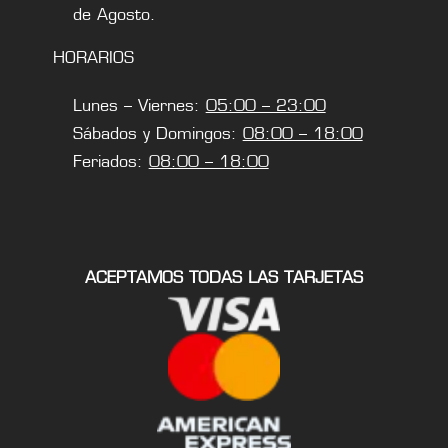
de Agosto.
HORARIOS
Lunes – Viernes:
05:00 – 23:00
Sábados y Domingos:
08:00 – 18:00
Feriados:
08:00 – 18:00
ACEPTAMOS TODAS LAS TARJETAS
+++++
The task: All lines from the one with "05:00 – 23:00" through the final line of the listing above are to be restated word for word; the lines before it are left out.

Reply:
05:00 – 23:00
Sábados y Domingos:
08:00 – 18:00
Feriados:
08:00 – 18:00
ACEPTAMOS TODAS LAS TARJETAS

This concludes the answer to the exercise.